Sadly, it seems it would still be okay today. Apparently Metiria Turei is a hypocrite for calling out Winston Peters’ racist rhetoric because her party may have to go into coalition with NZF. Apparently, one is supposed to be polite and ignore such stuff. Better than that, msm seems to have zeroed in on Winston Peters’ claim that there will be “consequences”. You get that? No condemnation of xenophobia or whatever – just a certain salivation at the prospect of juicy consequences.

In fairness, I should point out that some blogs have posted on Winston’s history of racist dog-shit. NRT has a piece on the National Front’s historic backing for Peters and Hayden Donnell at the Spinoff has a “short history” piece on some of his bile. I’m sure there are others.

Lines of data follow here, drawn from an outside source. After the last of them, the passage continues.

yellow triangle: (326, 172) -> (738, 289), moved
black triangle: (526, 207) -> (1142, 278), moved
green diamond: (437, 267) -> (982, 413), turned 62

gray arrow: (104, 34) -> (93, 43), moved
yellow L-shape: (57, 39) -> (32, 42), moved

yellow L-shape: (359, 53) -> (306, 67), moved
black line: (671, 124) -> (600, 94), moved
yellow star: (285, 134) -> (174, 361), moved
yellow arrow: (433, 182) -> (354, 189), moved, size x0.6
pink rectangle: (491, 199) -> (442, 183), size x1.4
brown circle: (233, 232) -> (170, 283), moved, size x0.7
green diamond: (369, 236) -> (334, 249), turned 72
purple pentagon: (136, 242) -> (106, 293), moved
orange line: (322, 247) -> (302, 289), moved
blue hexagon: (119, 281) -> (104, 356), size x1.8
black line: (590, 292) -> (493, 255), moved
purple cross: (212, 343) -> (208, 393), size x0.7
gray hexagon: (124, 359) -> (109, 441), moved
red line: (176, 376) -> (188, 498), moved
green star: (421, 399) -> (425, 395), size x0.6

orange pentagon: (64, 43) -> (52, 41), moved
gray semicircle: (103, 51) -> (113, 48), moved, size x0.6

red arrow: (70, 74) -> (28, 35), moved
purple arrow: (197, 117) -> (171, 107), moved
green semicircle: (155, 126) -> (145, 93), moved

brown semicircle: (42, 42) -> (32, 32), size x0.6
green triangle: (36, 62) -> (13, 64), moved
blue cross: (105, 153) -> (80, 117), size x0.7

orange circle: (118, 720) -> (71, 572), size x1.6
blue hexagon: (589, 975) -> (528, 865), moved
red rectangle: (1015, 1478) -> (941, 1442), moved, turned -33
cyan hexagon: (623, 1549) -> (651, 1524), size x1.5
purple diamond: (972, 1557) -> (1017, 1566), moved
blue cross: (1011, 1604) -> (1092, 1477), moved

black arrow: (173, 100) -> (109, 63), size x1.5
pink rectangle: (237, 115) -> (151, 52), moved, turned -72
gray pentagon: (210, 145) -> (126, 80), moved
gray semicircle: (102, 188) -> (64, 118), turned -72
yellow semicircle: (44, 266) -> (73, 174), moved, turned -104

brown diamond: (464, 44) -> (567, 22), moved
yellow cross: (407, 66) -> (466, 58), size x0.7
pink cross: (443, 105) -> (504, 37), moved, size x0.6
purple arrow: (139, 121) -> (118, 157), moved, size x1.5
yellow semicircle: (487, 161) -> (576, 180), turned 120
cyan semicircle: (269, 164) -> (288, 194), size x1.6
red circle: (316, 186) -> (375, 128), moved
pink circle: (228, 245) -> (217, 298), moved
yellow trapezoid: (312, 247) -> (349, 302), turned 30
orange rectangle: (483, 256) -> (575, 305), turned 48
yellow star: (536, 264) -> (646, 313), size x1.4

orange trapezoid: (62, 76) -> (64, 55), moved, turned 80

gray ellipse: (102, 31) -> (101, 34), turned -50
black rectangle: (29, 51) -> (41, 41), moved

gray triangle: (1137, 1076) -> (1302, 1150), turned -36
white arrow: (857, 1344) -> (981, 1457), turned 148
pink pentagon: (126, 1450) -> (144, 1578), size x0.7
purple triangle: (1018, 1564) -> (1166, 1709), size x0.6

But my question to New Zealand (if I can anthropomorphise a country for a second) is what the hell is going on in your head when your first inclination is to brush off charges of racism as something “impolite” or “just not cricket”; when you embrace the perpetrator of racist rantings in anticipation of his retribution; when you then, in an apparent attempt to ‘not talk about it’, point snaggly fingers at the very people who ‘called it’, and accuse them on the most specious of grounds of constituting a threat to the integrity of parliamentary elections?

It’s…actually, words fail me. If the New Zealand of this post was a person in a pub, I might be slowly shaking my head as the internal shutters came down and the walls went up. I might be picking up my pint and moving away from their company with no desire whatsoever to ever be in their company again. That would be the possible polite reaction.